Alors, un peu de vacances en période de carnaval, ce n’est pas de refus, comme l’on dit. Mais, une fois
brûlé Papa Madigra et les chars musicaux rangés, ils ont repris le collier et se sont mis à prendre des
bouchées doubles pour rattraper le temps perdu. Alors, à l’affiche, il y a plus de kidnappings, plus de
meurtres, plus de viols, plus de batailles entre gangs pour conquérir plus de territoire. Les affaires
reprennent. Le train-train quotidien, quoi!
Des hôpitaux ferment leurs portes pour cause d’insécurité, c’est le cas de celui de Médecins
Sans Frontières à Cité-Soleil. C’était devenu trop dangereux pour son personnel de rentrer au travail, en
esquivant les balles échangées tout autour de leur établissement, entre des gangsters bien ravitaillés en
armes et en munitions made in USA. Elles arrivent, rapporte-t-on, par pleins containers en provenance
notamment de la Floride. On dit même que ce sont des membres de notre diaspora qui seraient à la tête
de ce trafic très lucratif. Des chevilles ouvrières, peut-être? Toutefois, les autorités américaines ferment
les yeux, on comprend bien pourquoi. Business is business, les affaires sont les affaires. Pourvu que
cela apporte de la richesse au pays de l’Oncle Sam, peu importe comment, on n’y touchera pas. Nul
n’est dérangé par les autorités pour ces infractions, car, après tout, Haïti est un pays sous embargo pour
l’acquisition des armes à la régulière mais pas en contrebande. Sans doute que ce cas de figure n’était
pas prévu dans le protocole de cet embargo en place depuis fort longtemps.

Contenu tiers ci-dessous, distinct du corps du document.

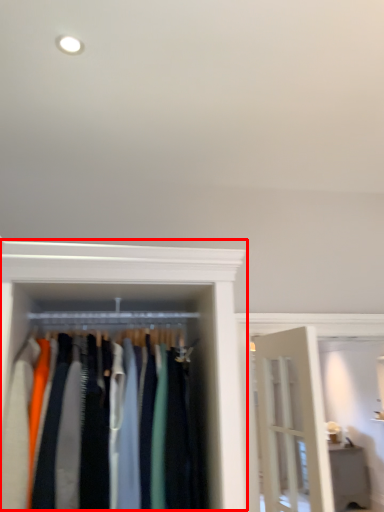 Question: From the image's perspective, what is the correct spatial relationship of closet (annotated by the red box) in relation to furniture?

Choices:
 (A) below
 (B) above

Answer: (B) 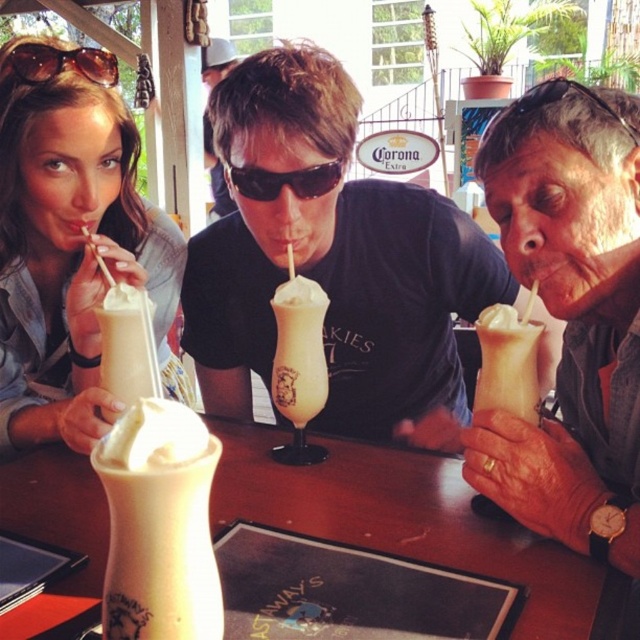 You are a food delivery person who needs to place an order for three milkshakes. The customer specified that the matte cream milkshake at left must be placed in the cooler at position A, which is located at coordinates (x=70, y=241). Can you confirm if the matte cream milkshake at left is already at the correct coordinates?

Yes, the matte cream milkshake at left is already at the correct coordinates (x=70, y=241) as specified.

You are a customer at this outdoor dining spot and notice two items on the table. The first is a whipped cream topped glass at right, and the second is a black plastic goggles at upper right. Which item is positioned closer to the left side of the table?

The whipped cream topped glass at right is positioned to the left of the black plastic goggles at upper right, so it is closer to the left side of the table. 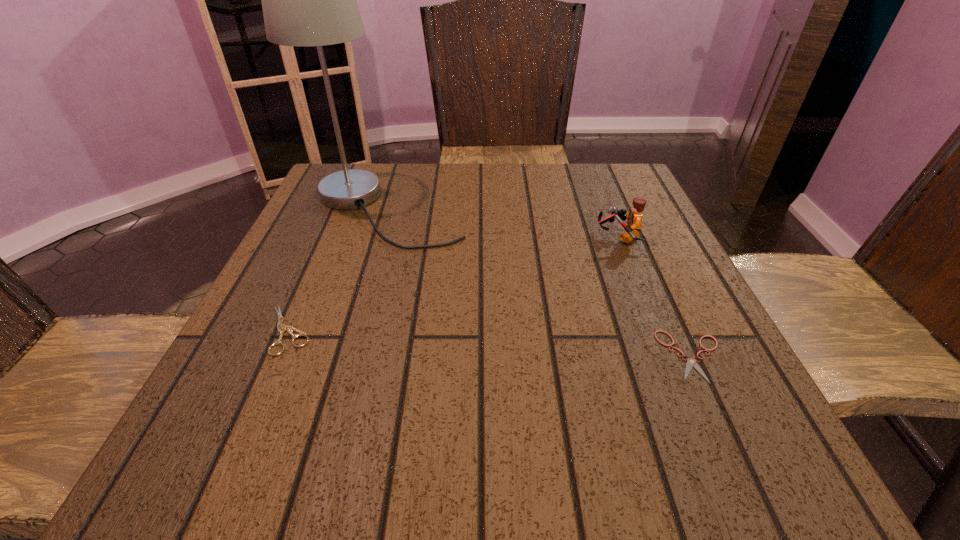 I want to click on table lamp, so click(308, 0).

At what (x,y) coordinates should I click in order to perform the action: click on the second tallest object. Please return your answer as a coordinate pair (x, y). Looking at the image, I should click on (634, 218).

Locate an element on the screen. The height and width of the screenshot is (540, 960). the left shears is located at coordinates (282, 329).

Find the location of `the third tallest object`. the third tallest object is located at coordinates tap(282, 329).

You are a GUI agent. You are given a task and a screenshot of the screen. Output one action in this format:
    pyautogui.click(x=<x>, y=<y>)
    Task: Click on the shorter shears
    
    Given the screenshot: What is the action you would take?
    pyautogui.click(x=691, y=362)

Locate an element on the screen. This screenshot has height=540, width=960. the shortest object is located at coordinates (691, 362).

Locate an element on the screen. The image size is (960, 540). free spot located on the right of the tallest object is located at coordinates 598,209.

Locate an element on the screen. Image resolution: width=960 pixels, height=540 pixels. free space located holding a crossbow in the hands of the Lego is located at coordinates (492, 238).

Locate an element on the screen. The image size is (960, 540). free region located holding a crossbow in the hands of the Lego is located at coordinates click(x=512, y=238).

The height and width of the screenshot is (540, 960). I want to click on blank space located 0.370m holding a crossbow in the hands of the Lego, so click(421, 238). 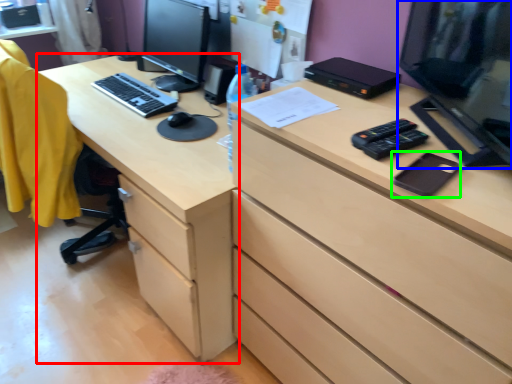 Question: Which object is the closest to the desk (highlighted by a red box)? Choose among these: computer monitor (highlighted by a blue box) or notepad (highlighted by a green box).

Choices:
 (A) computer monitor
 (B) notepad

Answer: (A) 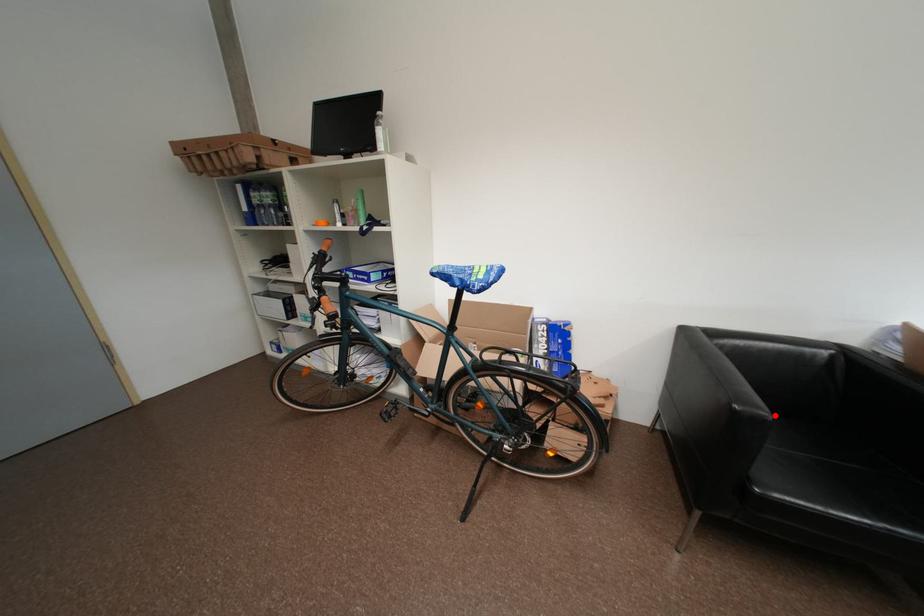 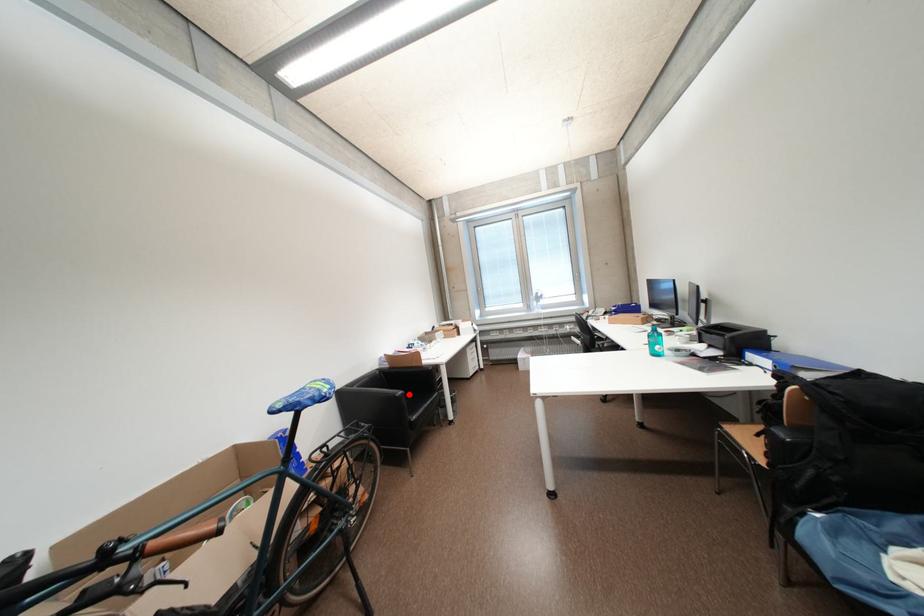 I am providing you with two images of the same scene from different viewpoints. A red point is marked on the first image and another point is marked on the second image. Is the marked point in image1 the same physical position as the marked point in image2?

Yes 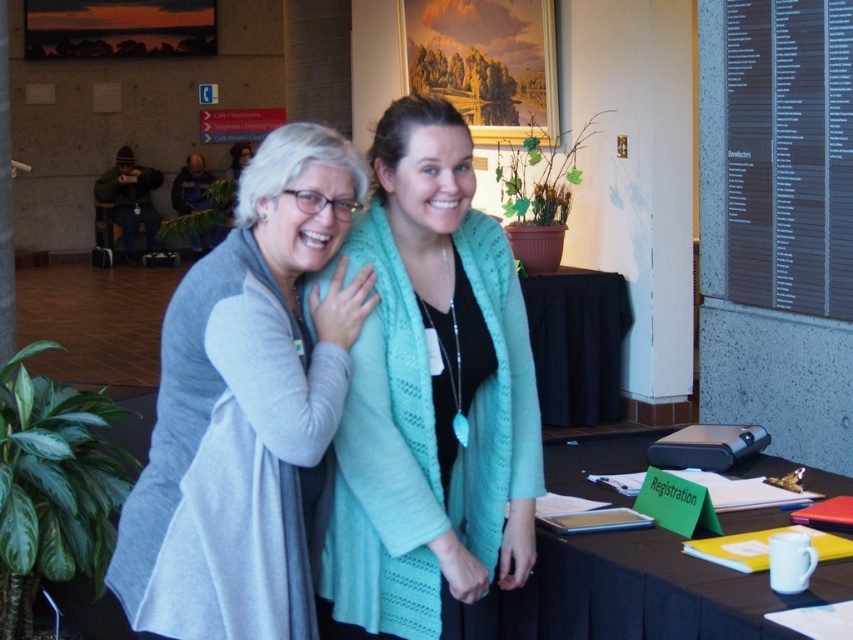 Does point (456, 449) come behind point (535, 346)?

That is False.

Who is more distant from viewer, (456, 506) or (554, 387)?

The point (554, 387) is more distant.

Image resolution: width=853 pixels, height=640 pixels. What are the coordinates of `teal knitted cardigan at center` in the screenshot? It's located at (432, 401).

You are a GUI agent. You are given a task and a screenshot of the screen. Output one action in this format:
    pyautogui.click(x=<x>, y=<y>)
    Task: Click on the teal knitted cardigan at center
    
    Given the screenshot: What is the action you would take?
    pyautogui.click(x=432, y=401)

Between point (231, 564) and point (593, 307), which one is positioned behind?

The point (593, 307) is behind.

Does gray soft sweater at center have a greater height compared to black fabric table at center?

No.

Image resolution: width=853 pixels, height=640 pixels. Find the location of `gray soft sweater at center`. gray soft sweater at center is located at coordinates (248, 408).

Between teal knitted cardigan at center and gray soft sweater at center, which one has more height?

teal knitted cardigan at center is taller.

Does teal knitted cardigan at center have a lesser width compared to gray soft sweater at center?

Indeed, teal knitted cardigan at center has a lesser width compared to gray soft sweater at center.

Where is `teal knitted cardigan at center`? This screenshot has height=640, width=853. teal knitted cardigan at center is located at coordinates (432, 401).

Find the location of a particular element. teal knitted cardigan at center is located at coordinates (432, 401). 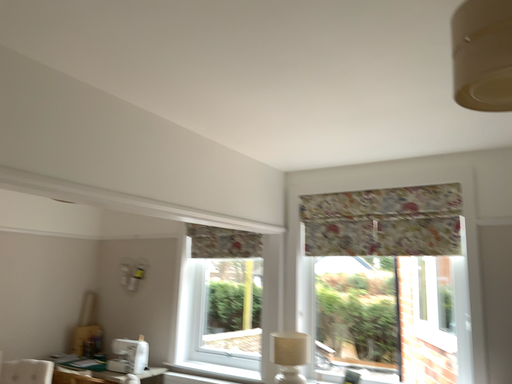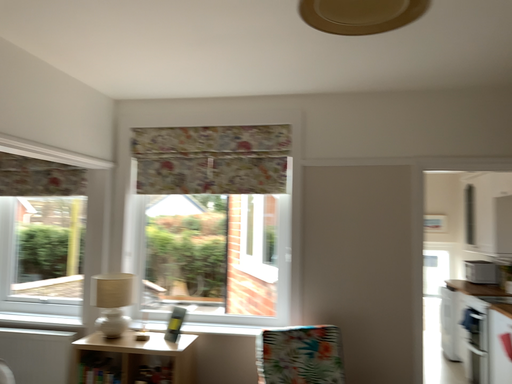 Question: Which way did the camera rotate in the video?

Choices:
 (A) rotated downward
 (B) rotated upward

Answer: (A) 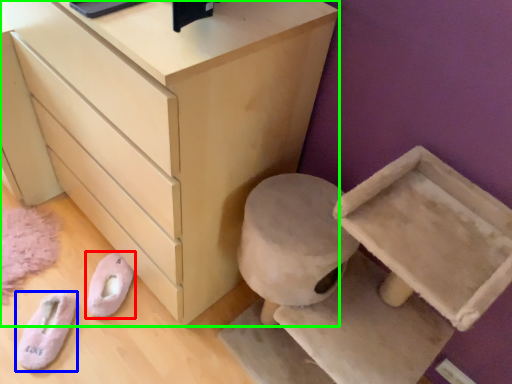 Question: Which is farther away from footwear (highlighted by a red box)? footwear (highlighted by a blue box) or chest of drawers (highlighted by a green box)?

Choices:
 (A) footwear
 (B) chest of drawers

Answer: (B)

On fait des manchettes avec chaque kilo de cocaïne rattrapé à l’arrivée aux États-Unis, en
provenance de chez nous ou débusqué par nos forces de l’ordre à l’aéroport Toussaint Louverture, en
partance vers le Klondike américain. On clame alors, preuve à l’appui, comme de raison, qu’Haïti est
une plaque tournante importante pour le trafic de la drogue transnational. Et s’il arrive qu’un de nos
malfrats encravatés se fasse surprendre à en faire le trafic, alors gare à une intervention de la DEA.
Leurs agents vont faire le cinéma dont d’ailleurs les assassins de Jovenel se sont inspirés, sans payer les
droits d’auteur, avec le résultat que cette fois-là, il y a eu vraiment de la casse, et la victime est restée
vraiment sur le carreau, contrairement à ce qui se passe dans les scénarios hollywoodiens.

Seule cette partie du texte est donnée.